Un député provincial de l'Ontario veut empêcher les entreprises de construction québécoises de décrocher des contrats gouvernementaux dans sa province. À ses yeux, l'entente de la mobilité de la main d'oeuvre signée par les deux provinces en 2006 ne profite qu'aux compagnies du Québec.

Jack MacLaren, un député progressiste-conservateur de la région d'Ottawa, défendra cette semaine un projet de loi privé qui vise à évincer les compagnies québécoises des marchés publics provinciaux et municipaux.

En entrevue, le député affirme que les accords de 2006 ont permis à des sociétés québécoises de décrocher des contrats dans les secteurs public et privé en Ontario. Mais en raison d'un lourd carcan bureaucratique, des entrepreneurs ontariens n'ont jamais pu percer le marché québécois.

Résultat: la mobilité de la main d'oeuvre dans la construction ne fonctionne que dans un sens, dénonce M. MacLaren.

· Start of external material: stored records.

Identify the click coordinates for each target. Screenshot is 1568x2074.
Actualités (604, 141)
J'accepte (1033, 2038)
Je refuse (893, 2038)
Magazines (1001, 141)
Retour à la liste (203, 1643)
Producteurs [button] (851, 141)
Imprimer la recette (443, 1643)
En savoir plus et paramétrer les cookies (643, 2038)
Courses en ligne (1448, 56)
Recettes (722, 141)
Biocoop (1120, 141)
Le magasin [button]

«Nous n'avons aucun intérêt en Ontario à fermer la porte à des travailleurs d'autres provinces, y compris du Québec, a dit M. MacLaren. La seule raison pour laquelle nous faisons cela, c'est en réponse à la réalité pratique par laquelle le Québec a effectivement fermé la porte à des travailleurs ontariens.»

Pour obtenir du travail au Québec, une entreprise doit remplir une batterie de formulaires, qui ne sont généralement pas disponibles en anglais, explique M. MacLaren. Elle doit acquitter des frais de plusieurs centaines de dollars pour obtenir des accréditations québécoises. Elle doit enfin se soumettre aux règles qui touchent le placement syndical, ce qui veut dire que les employés qu'elle emploie sur des chantiers québécois doivent être affiliés à un syndicat.

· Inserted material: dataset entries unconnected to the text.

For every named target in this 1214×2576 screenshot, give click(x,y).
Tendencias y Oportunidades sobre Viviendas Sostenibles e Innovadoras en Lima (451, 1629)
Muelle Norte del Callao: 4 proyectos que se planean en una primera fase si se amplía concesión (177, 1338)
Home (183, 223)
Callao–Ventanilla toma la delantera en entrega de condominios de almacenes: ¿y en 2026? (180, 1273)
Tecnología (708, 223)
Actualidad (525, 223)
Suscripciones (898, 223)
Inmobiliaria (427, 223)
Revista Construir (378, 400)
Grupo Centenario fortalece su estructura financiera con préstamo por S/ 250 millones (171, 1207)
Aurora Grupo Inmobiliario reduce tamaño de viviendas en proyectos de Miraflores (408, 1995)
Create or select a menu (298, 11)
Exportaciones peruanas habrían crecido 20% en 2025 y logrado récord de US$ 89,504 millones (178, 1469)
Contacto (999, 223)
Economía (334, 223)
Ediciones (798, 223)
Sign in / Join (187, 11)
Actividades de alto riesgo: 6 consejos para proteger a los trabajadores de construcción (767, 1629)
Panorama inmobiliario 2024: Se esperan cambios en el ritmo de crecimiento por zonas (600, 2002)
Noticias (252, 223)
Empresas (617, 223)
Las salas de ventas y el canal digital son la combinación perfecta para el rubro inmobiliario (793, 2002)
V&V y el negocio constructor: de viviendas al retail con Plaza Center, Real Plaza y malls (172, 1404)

Au final, dit le député, la très vaste majorité des entreprises de construction ontarienne jettent l'éponge avant d'arriver au bout du processus.

«Ce n'est pas impossible, mais c'est extrêmement difficile», résume-t-il.

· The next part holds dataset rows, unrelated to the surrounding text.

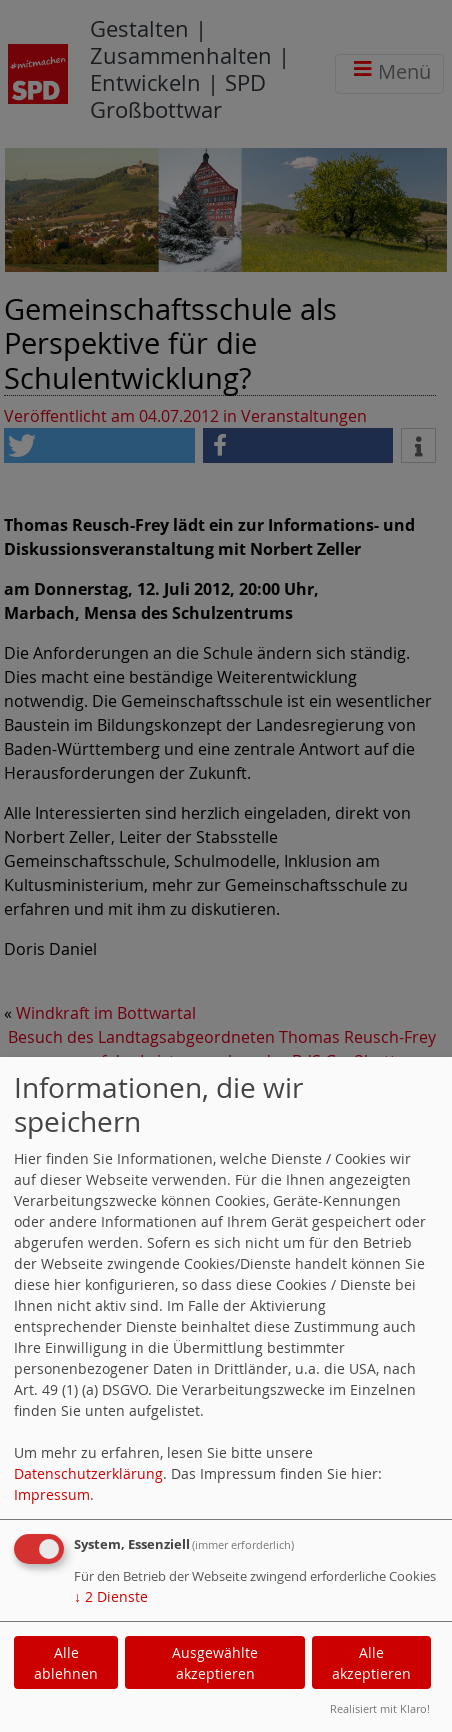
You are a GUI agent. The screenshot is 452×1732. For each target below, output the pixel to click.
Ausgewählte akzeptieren (215, 1663)
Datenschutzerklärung (88, 1473)
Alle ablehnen (66, 1663)
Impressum (52, 1494)
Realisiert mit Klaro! (380, 1708)
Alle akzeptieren (371, 1663)
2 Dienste (111, 1596)
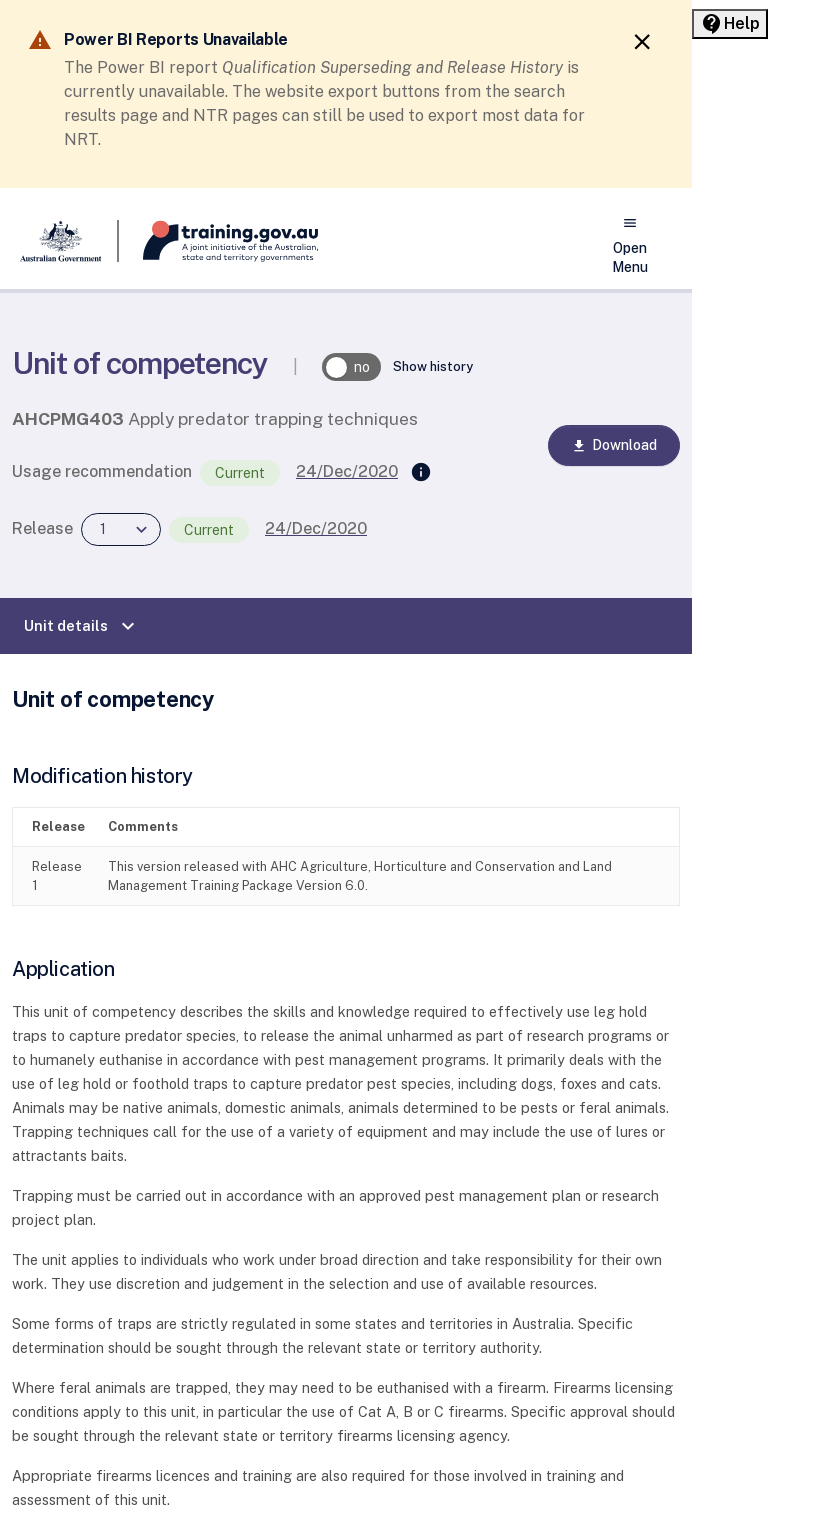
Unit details (82, 626)
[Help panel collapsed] (730, 24)
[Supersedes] (421, 473)
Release (42, 528)
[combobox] (121, 529)
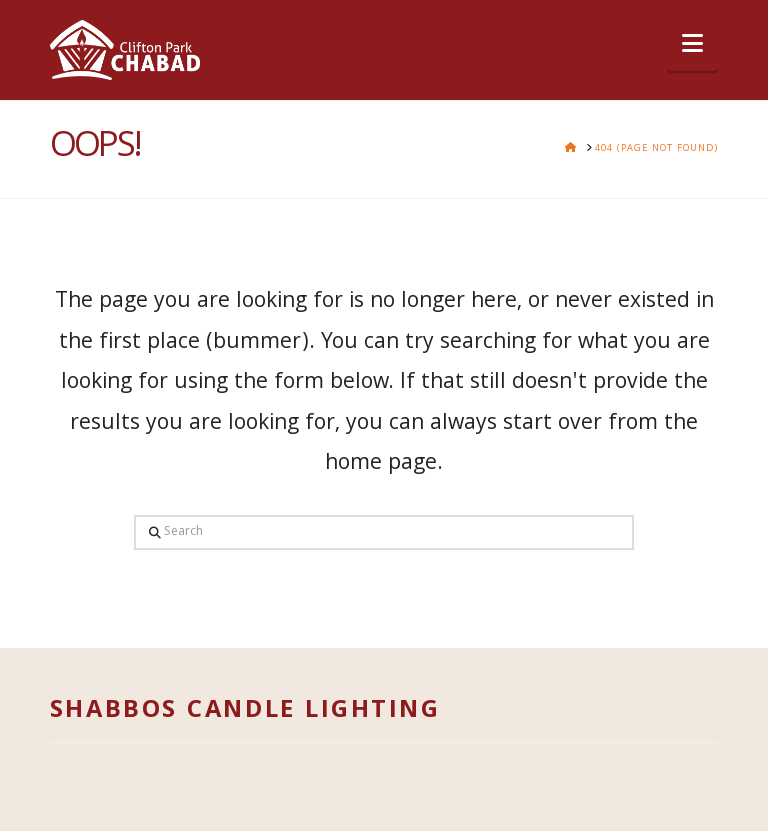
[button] (692, 45)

Le projet de loi privé du député sera débattu en première lecture mercredi à Toronto. Un autre débat pourrait avoir lieu en septembre.

Bien que son initiative semble spectaculaire, le député se défend de vouloir déclarer la guerre au Québec. Il souhaite que sa démarche incite la province à assouplir ses règles régissant l'industrie de la construction. Au final, il aimerait voir des entreprises ontariennes obtenir le même accès au marché québécois que celui dont jouissent les compagnies québécoises en Ontario.

Le président de la Chambre de commerce de Gatineau, Antoine Normand, donne raison au député MacLaren lorsqu'il soutient que le système québécois est difficile d'accès aux entreprises de construction ontariennes.

Mais à ses yeux, fermer la porte aux entreprises québécoises ne règlera rien.

«Le système québécois est extrêmement restrictif, convient M. Normand. Mais on ne règle pas ce problème-là en créant un système tout aussi restrictif en Ontario. Il est préférable de travailler sur le système québécois pour le rendre plus facile d'accès.»

L'ancien ministre libéral Benoît Pelletier se dit surpris que des entrepreneurs ontariens soient incapables de décrocher des contrats au Québec. Il avait joué un rôle clé dans la négociation des accords de mobilité de la main d'oeuvre, conclus en 2006 par les gouvernements Charest et McGuinty.

«Ils savaient qu'au Québec, il y a des procédures à suivre qui sont différentes de celles de l'Ontario, a noté M. Pelletier, qui enseigne aujourd'hui le droit à l'Université d'Ottawa. Il n'y a pas eu d'erreur de leur part, ils étaient vraiment conscients de ce que représenterait leur signature.»